* * *

Я принял решение идти в армию в сентябре тридцать пятого. Как многие важные решения, это просто снизошло на меня, без всякой логики. Что-то вроде озарения. Думаю, в нашей семье это самый распространенный способ принятия важных решений. Просто идешь погожим сентябрьским деньком, и солнышко светит еще по-летнему, с особенной «осенней грустинкой», как мы когда-то писали в диктантах (и я вдруг почти воочию увидел эту «грустинку», выведенную фиолетовыми чернилами с правильным нажимом пера, изысканным готическим почерком). Идешь, и редко попадается под ногами упавший с дерева лист. Прошла девушка, пробежали дети — по-летнему загорелые руки и ноги, у некоторых рваные сандалии, один в хорошей обуви, а один — босиком, и у разноцветного мяча нет ни единого шанса ускользнуть от этой стайки.

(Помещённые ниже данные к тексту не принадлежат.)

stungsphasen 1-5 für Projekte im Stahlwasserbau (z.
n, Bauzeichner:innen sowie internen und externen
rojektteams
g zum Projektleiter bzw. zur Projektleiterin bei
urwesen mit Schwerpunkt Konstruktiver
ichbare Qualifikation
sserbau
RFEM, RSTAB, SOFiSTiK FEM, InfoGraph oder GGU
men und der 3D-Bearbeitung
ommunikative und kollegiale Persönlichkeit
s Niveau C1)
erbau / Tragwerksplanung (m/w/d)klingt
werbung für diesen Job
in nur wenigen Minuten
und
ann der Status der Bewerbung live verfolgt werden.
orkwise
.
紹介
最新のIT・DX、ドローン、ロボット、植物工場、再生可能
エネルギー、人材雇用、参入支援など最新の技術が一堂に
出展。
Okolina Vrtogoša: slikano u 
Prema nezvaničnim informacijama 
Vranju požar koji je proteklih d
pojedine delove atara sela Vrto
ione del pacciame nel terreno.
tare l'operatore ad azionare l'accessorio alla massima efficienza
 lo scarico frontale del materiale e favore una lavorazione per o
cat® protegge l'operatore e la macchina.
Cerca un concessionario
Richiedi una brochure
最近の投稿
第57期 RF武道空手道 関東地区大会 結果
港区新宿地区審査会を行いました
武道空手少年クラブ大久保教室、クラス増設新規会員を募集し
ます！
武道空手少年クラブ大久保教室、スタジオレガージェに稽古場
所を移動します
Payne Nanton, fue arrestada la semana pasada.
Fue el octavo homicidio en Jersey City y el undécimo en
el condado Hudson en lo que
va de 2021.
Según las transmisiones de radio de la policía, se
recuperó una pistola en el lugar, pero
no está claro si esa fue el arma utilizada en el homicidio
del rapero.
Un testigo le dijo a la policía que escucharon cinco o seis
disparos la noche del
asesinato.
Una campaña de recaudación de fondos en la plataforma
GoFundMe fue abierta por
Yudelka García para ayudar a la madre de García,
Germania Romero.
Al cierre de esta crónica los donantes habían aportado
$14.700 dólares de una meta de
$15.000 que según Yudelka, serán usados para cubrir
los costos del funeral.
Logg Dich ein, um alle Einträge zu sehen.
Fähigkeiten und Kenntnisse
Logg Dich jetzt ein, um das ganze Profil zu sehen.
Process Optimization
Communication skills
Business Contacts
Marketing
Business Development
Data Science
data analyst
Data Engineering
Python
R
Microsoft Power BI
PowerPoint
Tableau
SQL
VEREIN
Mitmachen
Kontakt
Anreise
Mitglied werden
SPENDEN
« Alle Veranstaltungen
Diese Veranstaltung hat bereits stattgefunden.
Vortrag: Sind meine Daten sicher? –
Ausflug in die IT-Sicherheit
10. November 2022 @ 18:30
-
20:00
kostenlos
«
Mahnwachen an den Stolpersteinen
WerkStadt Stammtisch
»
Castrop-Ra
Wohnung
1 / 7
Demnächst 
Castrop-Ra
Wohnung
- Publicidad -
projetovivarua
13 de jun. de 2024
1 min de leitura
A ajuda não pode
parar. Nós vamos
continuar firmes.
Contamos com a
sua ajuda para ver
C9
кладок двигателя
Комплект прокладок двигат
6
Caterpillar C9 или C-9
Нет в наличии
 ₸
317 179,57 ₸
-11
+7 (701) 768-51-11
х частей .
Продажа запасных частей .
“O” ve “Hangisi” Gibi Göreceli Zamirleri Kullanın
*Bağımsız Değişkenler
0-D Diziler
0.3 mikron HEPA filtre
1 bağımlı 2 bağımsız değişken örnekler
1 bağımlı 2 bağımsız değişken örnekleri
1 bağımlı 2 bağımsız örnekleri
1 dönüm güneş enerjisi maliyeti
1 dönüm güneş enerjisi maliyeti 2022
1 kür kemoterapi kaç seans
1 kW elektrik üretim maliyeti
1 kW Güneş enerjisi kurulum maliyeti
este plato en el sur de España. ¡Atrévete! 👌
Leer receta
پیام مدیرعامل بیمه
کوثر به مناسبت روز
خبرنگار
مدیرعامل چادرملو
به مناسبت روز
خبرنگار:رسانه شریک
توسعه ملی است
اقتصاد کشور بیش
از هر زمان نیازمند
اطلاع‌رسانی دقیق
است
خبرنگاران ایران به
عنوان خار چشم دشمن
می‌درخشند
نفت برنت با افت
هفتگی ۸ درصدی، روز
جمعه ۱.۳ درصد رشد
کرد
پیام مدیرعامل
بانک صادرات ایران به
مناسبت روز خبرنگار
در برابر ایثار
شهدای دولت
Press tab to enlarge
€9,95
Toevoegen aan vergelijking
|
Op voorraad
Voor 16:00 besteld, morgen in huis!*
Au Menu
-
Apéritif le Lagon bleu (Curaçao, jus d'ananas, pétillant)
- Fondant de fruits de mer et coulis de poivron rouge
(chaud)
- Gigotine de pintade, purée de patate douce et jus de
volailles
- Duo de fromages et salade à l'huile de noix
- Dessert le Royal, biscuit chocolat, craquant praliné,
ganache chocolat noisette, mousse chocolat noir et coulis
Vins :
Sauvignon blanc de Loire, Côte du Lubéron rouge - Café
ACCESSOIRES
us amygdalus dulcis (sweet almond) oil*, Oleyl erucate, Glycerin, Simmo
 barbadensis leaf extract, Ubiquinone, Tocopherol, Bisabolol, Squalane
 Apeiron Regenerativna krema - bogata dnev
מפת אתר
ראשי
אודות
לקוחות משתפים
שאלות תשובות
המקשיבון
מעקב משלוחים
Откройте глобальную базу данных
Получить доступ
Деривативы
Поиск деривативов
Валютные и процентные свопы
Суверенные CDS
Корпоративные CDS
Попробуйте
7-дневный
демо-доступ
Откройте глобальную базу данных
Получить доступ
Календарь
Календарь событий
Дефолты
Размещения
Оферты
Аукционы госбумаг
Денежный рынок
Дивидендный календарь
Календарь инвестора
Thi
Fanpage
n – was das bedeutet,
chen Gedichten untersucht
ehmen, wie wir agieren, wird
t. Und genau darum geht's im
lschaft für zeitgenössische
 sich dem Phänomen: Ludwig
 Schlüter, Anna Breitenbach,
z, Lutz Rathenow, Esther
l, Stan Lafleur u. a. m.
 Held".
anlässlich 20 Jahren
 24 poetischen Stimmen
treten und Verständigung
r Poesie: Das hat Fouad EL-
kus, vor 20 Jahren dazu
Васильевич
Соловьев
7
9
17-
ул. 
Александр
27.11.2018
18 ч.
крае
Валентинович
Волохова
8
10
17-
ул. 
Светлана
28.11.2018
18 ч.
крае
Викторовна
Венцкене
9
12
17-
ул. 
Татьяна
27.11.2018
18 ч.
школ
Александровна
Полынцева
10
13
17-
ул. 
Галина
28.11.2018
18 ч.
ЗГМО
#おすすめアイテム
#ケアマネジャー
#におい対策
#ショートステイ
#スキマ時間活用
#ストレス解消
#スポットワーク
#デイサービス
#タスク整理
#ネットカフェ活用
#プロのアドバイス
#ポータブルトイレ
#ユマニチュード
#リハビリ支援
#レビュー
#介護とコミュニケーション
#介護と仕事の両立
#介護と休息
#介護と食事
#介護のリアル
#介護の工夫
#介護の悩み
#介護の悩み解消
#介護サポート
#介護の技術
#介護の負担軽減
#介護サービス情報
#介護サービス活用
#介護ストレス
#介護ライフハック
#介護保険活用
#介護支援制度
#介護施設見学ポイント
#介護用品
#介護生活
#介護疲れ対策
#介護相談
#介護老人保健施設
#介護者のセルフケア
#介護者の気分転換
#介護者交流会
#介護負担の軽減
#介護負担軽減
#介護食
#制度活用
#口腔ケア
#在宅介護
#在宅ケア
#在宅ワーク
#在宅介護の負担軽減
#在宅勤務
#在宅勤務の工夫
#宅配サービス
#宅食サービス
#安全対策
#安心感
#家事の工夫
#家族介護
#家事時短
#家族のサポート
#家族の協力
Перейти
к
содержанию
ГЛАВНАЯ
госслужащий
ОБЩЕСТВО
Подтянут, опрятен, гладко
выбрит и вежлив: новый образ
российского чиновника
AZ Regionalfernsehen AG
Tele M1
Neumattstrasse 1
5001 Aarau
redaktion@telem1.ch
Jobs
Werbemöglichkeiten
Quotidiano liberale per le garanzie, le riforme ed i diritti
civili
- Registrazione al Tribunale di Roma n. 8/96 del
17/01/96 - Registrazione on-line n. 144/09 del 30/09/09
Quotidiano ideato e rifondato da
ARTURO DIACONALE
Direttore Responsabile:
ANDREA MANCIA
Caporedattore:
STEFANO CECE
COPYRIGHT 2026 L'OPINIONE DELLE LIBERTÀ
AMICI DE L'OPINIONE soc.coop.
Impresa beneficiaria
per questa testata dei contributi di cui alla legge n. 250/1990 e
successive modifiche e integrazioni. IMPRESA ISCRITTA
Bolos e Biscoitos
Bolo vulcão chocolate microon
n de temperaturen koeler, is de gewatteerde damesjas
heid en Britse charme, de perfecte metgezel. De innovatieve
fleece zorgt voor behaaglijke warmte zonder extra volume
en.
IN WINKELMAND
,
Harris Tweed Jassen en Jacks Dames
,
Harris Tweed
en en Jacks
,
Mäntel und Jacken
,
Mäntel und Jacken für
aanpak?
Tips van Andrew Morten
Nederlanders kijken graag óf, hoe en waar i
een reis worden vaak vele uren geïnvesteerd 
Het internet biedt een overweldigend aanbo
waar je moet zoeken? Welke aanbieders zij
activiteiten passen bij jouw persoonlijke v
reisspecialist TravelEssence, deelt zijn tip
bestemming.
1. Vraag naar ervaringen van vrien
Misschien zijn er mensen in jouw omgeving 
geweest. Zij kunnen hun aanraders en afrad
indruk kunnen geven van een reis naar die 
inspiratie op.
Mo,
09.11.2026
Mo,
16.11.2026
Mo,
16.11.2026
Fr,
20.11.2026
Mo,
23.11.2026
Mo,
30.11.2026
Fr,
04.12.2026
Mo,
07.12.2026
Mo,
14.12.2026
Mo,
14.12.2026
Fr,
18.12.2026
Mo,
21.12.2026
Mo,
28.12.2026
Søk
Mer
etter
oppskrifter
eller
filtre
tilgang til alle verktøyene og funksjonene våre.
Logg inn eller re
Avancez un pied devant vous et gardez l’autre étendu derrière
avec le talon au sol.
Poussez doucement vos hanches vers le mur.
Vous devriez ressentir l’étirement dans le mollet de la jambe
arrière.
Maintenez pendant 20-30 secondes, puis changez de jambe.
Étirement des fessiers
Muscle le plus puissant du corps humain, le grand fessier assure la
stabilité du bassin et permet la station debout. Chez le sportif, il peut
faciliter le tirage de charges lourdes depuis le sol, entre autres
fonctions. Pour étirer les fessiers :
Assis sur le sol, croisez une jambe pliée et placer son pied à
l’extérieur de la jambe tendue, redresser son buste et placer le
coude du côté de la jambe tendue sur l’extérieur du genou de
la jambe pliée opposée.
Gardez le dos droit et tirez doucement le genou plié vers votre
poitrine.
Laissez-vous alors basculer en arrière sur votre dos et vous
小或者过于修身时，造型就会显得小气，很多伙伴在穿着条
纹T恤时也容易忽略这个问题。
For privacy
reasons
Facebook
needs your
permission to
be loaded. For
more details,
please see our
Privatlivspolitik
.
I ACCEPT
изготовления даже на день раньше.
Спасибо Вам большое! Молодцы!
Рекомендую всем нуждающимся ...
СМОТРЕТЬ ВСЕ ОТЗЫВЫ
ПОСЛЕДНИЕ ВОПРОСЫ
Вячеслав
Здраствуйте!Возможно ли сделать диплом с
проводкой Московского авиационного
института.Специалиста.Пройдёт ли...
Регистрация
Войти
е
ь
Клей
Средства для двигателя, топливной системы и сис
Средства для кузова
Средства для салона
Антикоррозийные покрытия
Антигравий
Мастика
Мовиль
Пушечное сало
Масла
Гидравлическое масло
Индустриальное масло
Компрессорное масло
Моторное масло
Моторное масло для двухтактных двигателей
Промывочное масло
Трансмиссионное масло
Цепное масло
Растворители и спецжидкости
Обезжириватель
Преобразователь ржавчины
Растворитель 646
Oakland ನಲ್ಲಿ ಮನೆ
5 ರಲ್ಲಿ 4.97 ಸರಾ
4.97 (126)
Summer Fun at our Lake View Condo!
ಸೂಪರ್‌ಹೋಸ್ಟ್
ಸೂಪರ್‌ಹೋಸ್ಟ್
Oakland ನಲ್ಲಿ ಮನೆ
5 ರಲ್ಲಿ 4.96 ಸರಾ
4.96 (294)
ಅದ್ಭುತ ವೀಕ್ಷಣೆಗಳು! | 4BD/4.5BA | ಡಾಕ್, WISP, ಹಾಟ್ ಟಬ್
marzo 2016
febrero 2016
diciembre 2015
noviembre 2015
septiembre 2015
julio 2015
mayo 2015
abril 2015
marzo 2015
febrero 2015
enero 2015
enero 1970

И вдруг понимаешь: вот оно, вот Германия, в которой ты всегда хотел жить. Германия, которая больше не унижена, Германия, которая скоро заставит с собой считаться. Германия, где больше нет голодных детей и девушек в лохмотьях, готовых торговать собой ради умирающей семьи.

Я пришел домой. Дома была только мама. Наша стройная, моложавая, умная мама.

Как обычно, мы взялись за руки и она поцеловала меня в щеку. Она, как и весь этот день, была охвачена умиротворением, покоем.

И тут, неожиданно даже для самого себя, я произнес:

— Мама, я собираюсь пойти в армию.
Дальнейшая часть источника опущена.